(Beginning of Provided records)
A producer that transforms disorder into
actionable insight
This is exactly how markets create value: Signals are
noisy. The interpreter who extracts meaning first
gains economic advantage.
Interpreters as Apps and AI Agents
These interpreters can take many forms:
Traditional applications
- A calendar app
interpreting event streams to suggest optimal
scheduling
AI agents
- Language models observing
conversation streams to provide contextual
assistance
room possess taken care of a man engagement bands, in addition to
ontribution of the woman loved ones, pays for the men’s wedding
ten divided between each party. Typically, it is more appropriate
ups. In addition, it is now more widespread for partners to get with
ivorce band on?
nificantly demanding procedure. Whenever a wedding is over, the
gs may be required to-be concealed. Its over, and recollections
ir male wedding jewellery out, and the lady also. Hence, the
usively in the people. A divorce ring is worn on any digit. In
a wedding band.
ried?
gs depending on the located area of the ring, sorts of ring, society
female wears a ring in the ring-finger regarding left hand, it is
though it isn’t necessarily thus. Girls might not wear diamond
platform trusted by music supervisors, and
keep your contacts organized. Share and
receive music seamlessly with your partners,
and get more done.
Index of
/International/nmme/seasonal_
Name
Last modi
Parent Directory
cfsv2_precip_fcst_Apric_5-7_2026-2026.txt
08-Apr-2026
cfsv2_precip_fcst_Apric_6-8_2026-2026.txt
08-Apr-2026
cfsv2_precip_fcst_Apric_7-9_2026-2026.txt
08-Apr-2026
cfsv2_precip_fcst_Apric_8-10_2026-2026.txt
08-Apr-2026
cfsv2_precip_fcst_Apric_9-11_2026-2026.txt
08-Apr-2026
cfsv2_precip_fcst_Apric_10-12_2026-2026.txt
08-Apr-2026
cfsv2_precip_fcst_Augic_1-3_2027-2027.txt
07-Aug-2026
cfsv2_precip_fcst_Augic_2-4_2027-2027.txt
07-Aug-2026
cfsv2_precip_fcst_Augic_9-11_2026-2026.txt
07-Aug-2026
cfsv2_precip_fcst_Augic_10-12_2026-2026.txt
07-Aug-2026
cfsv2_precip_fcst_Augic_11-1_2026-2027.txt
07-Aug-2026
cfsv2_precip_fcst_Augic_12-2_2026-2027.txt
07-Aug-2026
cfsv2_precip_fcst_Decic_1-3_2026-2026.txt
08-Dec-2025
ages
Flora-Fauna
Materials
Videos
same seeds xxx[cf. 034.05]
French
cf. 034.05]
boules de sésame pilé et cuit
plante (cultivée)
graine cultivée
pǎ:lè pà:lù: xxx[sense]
(End of Provided records)
### Task statement
Above are the entries. Copy exactly the part that opens with the line containing "gains economic advantage." and closes with the line containing "platform trusted by music supervisors, and", and no more.

### Answer space
gains economic advantage.
Interpreters as Apps and AI Agents
These interpreters can take many forms:
Traditional applications
- A calendar app
interpreting event streams to suggest optimal
scheduling
AI agents
- Language models observing
conversation streams to provide contextual
assistance
room possess taken care of a man engagement bands, in addition to
ontribution of the woman loved ones, pays for the men’s wedding
ten divided between each party. Typically, it is more appropriate
ups. In addition, it is now more widespread for partners to get with
ivorce band on?
nificantly demanding procedure. Whenever a wedding is over, the
gs may be required to-be concealed. Its over, and recollections
ir male wedding jewellery out, and the lady also. Hence, the
usively in the people. A divorce ring is worn on any digit. In
a wedding band.
ried?
gs depending on the located area of the ring, sorts of ring, society
female wears a ring in the ring-finger regarding left hand, it is
though it isn’t necessarily thus. Girls might not wear diamond
platform trusted by music supervisors, and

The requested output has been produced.